BnF, Mss, NAF 16334, f. 124-125
Transcription d’Hélène Hôte assistée de Florence Naugrette


8 mai [1838], mardi soir, 6 h. 20 m.

Je vois bien, mon petit homme, que ma vertu ne sera pas récompensée ce soir mais cela ne m’empêchera pas d’être très bonne, très vertueuse et très amoureuse.
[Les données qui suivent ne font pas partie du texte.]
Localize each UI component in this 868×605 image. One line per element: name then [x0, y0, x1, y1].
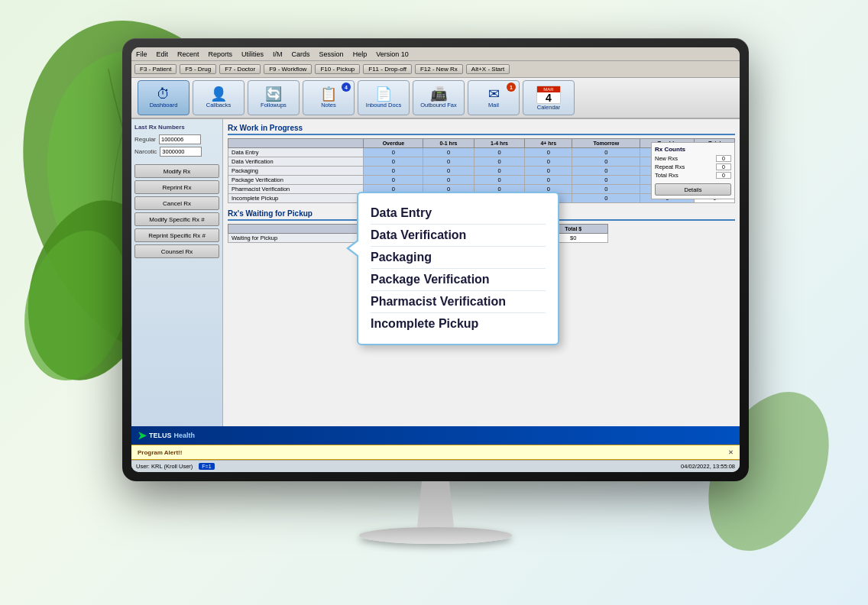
- telus-health-text: Health: [174, 432, 196, 439]
- wip-title: Rx Work in Progress: [228, 124, 735, 135]
- monitor-bezel: File Edit Recent Reports Utilities I/M C…: [131, 47, 740, 472]
- monitor: File Edit Recent Reports Utilities I/M C…: [122, 38, 749, 558]
- screen: File Edit Recent Reports Utilities I/M C…: [131, 47, 740, 472]
- wip-col-label: [228, 139, 364, 148]
- btn-mail[interactable]: ✉ Mail 1: [468, 80, 520, 115]
- btn-notes[interactable]: 📋 Notes 4: [303, 80, 355, 115]
- btn-new-rx[interactable]: F12 - New Rx: [415, 64, 463, 74]
- notes-badge: 4: [342, 82, 351, 92]
- menu-edit[interactable]: Edit: [157, 50, 169, 58]
- rx-counts-title: Rx Counts: [655, 146, 731, 153]
- btn-patient[interactable]: F3 - Patient: [134, 64, 177, 74]
- wip-col-4plus: 4+ hrs: [525, 139, 572, 148]
- program-alert: Program Alert!! ✕: [131, 445, 740, 460]
- calendar-day: 4: [537, 92, 560, 103]
- btn-start[interactable]: Alt+X - Start: [466, 64, 510, 74]
- followups-icon: 🔄: [265, 87, 282, 101]
- tooltip-popup: Data Entry Data Verification Packaging P…: [357, 192, 559, 345]
- narcotic-input[interactable]: [160, 147, 202, 157]
- tooltip-packaging[interactable]: Packaging: [371, 247, 546, 269]
- menu-session[interactable]: Session: [319, 50, 344, 58]
- user-label: User: KRL (Kroll User): [136, 463, 193, 470]
- dashboard-label: Dashboard: [150, 102, 178, 108]
- btn-callbacks[interactable]: 👤 Callbacks: [193, 80, 245, 115]
- new-rxs-label: New Rxs: [655, 155, 678, 162]
- btn-followups[interactable]: 🔄 Followups: [248, 80, 300, 115]
- total-rxs-label: Total Rxs: [655, 172, 679, 179]
- dashboard-icon: ⏱: [157, 87, 170, 101]
- btn-doctor[interactable]: F7 - Doctor: [219, 64, 261, 74]
- menu-version[interactable]: Version 10: [376, 50, 409, 58]
- row-data-entry: Data Entry: [228, 148, 364, 157]
- total-rxs-row: Total Rxs 0: [655, 172, 731, 179]
- wip-col-0-1: 0-1 hrs: [423, 139, 474, 148]
- btn-inbound-docs[interactable]: 📄 Inbound Docs: [358, 80, 410, 115]
- telus-arrow-icon: ➤: [138, 429, 147, 442]
- narcotic-row: Narcotic: [134, 147, 219, 157]
- mail-icon: ✉: [488, 87, 500, 101]
- mail-label: Mail: [488, 102, 499, 108]
- narcotic-label: Narcotic: [134, 148, 157, 155]
- menubar: File Edit Recent Reports Utilities I/M C…: [131, 47, 740, 61]
- program-alert-text: Program Alert!!: [138, 449, 182, 456]
- tooltip-pharmacist-verification[interactable]: Pharmacist Verification: [371, 291, 546, 313]
- repeat-rxs-value: 0: [716, 163, 731, 170]
- rx-counts-panel: Rx Counts New Rxs 0 Repeat Rxs 0 Total R…: [651, 142, 735, 199]
- modify-rx-btn[interactable]: Modify Rx: [134, 164, 219, 178]
- btn-dashboard[interactable]: ⏱ Dashboard: [138, 80, 189, 115]
- regular-row: Regular: [134, 134, 219, 144]
- tooltip-data-entry[interactable]: Data Entry: [371, 202, 546, 225]
- details-button[interactable]: Details: [655, 183, 731, 196]
- calendar-label: Calendar: [537, 104, 560, 111]
- monitor-frame: File Edit Recent Reports Utilities I/M C…: [122, 38, 749, 481]
- tooltip-package-verification[interactable]: Package Verification: [371, 269, 546, 291]
- tooltip-data-verification[interactable]: Data Verification: [371, 225, 546, 247]
- outbound-fax-label: Outbound Fax: [420, 102, 457, 108]
- telus-logo: ➤ TELUS Health: [138, 429, 195, 442]
- repeat-rxs-label: Repeat Rxs: [655, 163, 685, 170]
- main-layout: Last Rx Numbers Regular Narcotic Modify …: [131, 119, 740, 426]
- status-indicator: F=1: [199, 463, 214, 470]
- row-packaging: Packaging: [228, 167, 364, 176]
- callbacks-label: Callbacks: [206, 102, 232, 108]
- outbound-fax-icon: 📠: [430, 87, 447, 101]
- menu-reports[interactable]: Reports: [209, 50, 233, 58]
- inbound-docs-label: Inbound Docs: [366, 102, 401, 108]
- wip-col-overdue: Overdue: [364, 139, 423, 148]
- total-rxs-value: 0: [716, 172, 731, 179]
- tooltip-incomplete-pickup[interactable]: Incomplete Pickup: [371, 313, 546, 335]
- menu-help[interactable]: Help: [353, 50, 368, 58]
- new-rxs-row: New Rxs 0: [655, 155, 731, 162]
- mail-badge: 1: [507, 82, 516, 92]
- menu-cards[interactable]: Cards: [292, 50, 310, 58]
- menu-utilities[interactable]: Utilities: [241, 50, 264, 58]
- cancel-rx-btn[interactable]: Cancel Rx: [134, 196, 219, 210]
- telus-bar: ➤ TELUS Health: [131, 426, 740, 445]
- counsel-rx-btn[interactable]: Counsel Rx: [134, 244, 219, 258]
- btn-workflow[interactable]: F9 - Workflow: [264, 64, 312, 74]
- btn-dropoff[interactable]: F11 - Drop-off: [363, 64, 412, 74]
- row-incomplete-pickup: Incomplete Pickup: [228, 194, 364, 203]
- wip-col-tomorrow: Tomorrow: [572, 139, 640, 148]
- menu-im[interactable]: I/M: [273, 50, 283, 58]
- monitor-neck: [413, 481, 458, 527]
- menu-recent[interactable]: Recent: [177, 50, 199, 58]
- btn-calendar[interactable]: MAR 4 Calendar: [523, 80, 575, 115]
- repeat-rxs-row: Repeat Rxs 0: [655, 163, 731, 170]
- btn-drug[interactable]: F5 - Drug: [180, 64, 216, 74]
- row-pharmacist-verification: Pharmacist Verification: [228, 185, 364, 194]
- inbound-docs-icon: 📄: [375, 87, 392, 101]
- regular-input[interactable]: [159, 134, 201, 144]
- btn-outbound-fax[interactable]: 📠 Outbound Fax: [413, 80, 465, 115]
- sidebar: Last Rx Numbers Regular Narcotic Modify …: [131, 119, 223, 426]
- reprint-rx-btn[interactable]: Reprint Rx: [134, 180, 219, 194]
- menu-file[interactable]: File: [136, 50, 147, 58]
- status-bar: User: KRL (Kroll User) F=1 04/02/2022, 1…: [131, 460, 740, 472]
- btn-pickup[interactable]: F10 - Pickup: [315, 64, 360, 74]
- datetime-label: 04/02/2022, 13:55:08: [681, 463, 735, 470]
- reprint-specific-btn[interactable]: Reprint Specific Rx #: [134, 228, 219, 242]
- last-rx-label: Last Rx Numbers: [134, 124, 219, 131]
- close-alert-icon[interactable]: ✕: [728, 449, 734, 456]
- monitor-base: [359, 527, 512, 544]
- modify-specific-btn[interactable]: Modify Specific Rx #: [134, 212, 219, 226]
J’ai travaillé après ma portière jusqu’à présent, j’en ai les yeux touta brouillés, c’est à peine si j’y vois pour écrire. Heureusement qu’il fait très clair dans mon cœur. Votre amour, mon Toto, c’est plus qu’une lumière, c’est une flamme qui me brûle. Vous seriez bien charmant, mon Toto, si vous me meniez ce soir à Angelo [1]. Si vous êtes juste vous me devez bien cette compensation pour la séance d’hier à la Porte Saint-Martin, ou bien si vous ne voulez pas absolument me donner le plaisir d’applaudir mon Angelo, prenez-moi sous votre bras et faites-moi marcher. Si vous travaillez je ne vous parlerai pas, je ne ferai que vous regarder ; enfin mon Toto bien aimé, tâchez que ma soirée ne soit pas tout à fait solitaire. Mais j’y pense, mon amour, n’est-ce pas aujourd’hui que tu comptes avec Bernard ? C’est sans doute là la cause qui fait que tu ne viens pas. Mon bien-aimé je pense à toi. Je t’aime. Je suis bonne et patiente et je baise tes jolis petits pieds blancs.

Juliette

BnF, Mss, NAF 16334, f. 126-127
Transcription d’Hélène Hôte assistée de Florence Naugrette

a) « tous ».

Notes

[1Angelo tyran de Padoue est repris à la Comédie-Française.